Außerordentliche Kündigung eines Polizeiangestellten

Einem Angestellter der Hamburgischen Polizei, der seinen Dienst in dem Postencontainer vor der Schule der Jüdischen Gemeinde verrichtet, kann nach Ansicht des Arbeitsgerichts Hamburg nicht außerordentlich gekündigt werden, weil er ein Foto im Postencontainer aufgenommen, das einen (unechten) Totenkopf zeigt, dem eine Polizeimütze aufgesetzt ist, und dieses Foto auf seine Facebook-Seite eingestellt hat.
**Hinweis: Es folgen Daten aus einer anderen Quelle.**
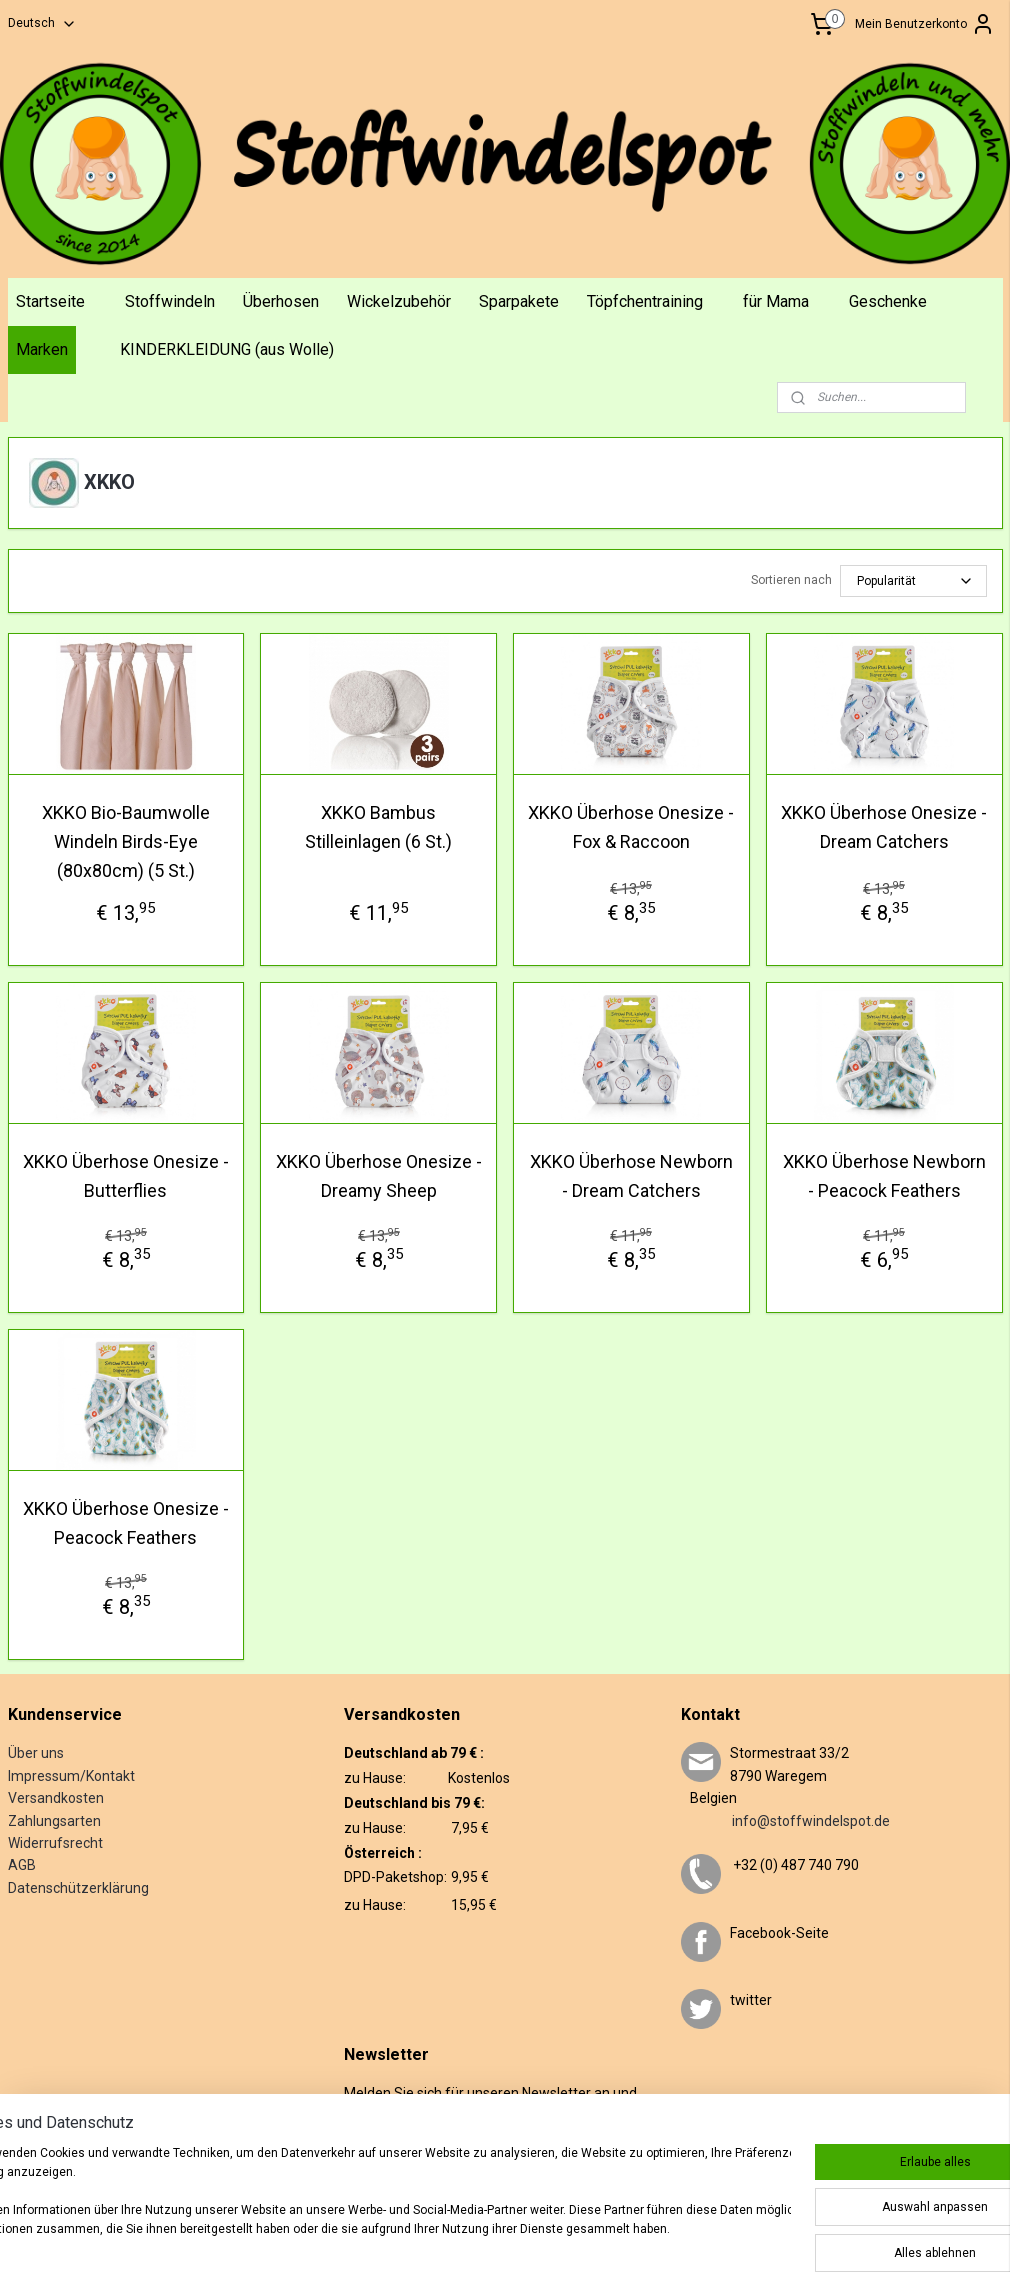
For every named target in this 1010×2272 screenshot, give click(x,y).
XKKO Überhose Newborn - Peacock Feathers (884, 1176)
Im oberen Bereich des Fotos ist durch das Fenster der Straßenbereich vor dem Schutzobjekt zu erkennen, wobei im Bild nur ein schmaler Ausschnitt des Fensters zu sehen ist. Die Schule selbst ist nicht im Bild. Der Kopf einer auf der Straße vorbeigehenden Person ist nicht zu erkennen. Der Totenkopf wurde von einem Kollegen des Polizeiangestellten in der Pause in einem in der Nähe des Postencontainers befindlichen Geschäft gekauft. Der Kollege des Polizeiangestellten setzte dem Totenkopf seine Polizeimütze auf. Beide machten Fotos hiervon. Anfang 2011 lud der Polizeiangestellten das mit seinem Handy aufgenommene Foto auf seine Facebook-Seite hoch, wo es zumindest von seinem Bruder eingesehen und kommentiert wurde mit dem Satz: “hey Bruderherz, machst du Pause???”. Bei der Facebook-Seite verwendete der Kläger statt seines eigenen Namens den Namen “Th. O.” als Pseudonym.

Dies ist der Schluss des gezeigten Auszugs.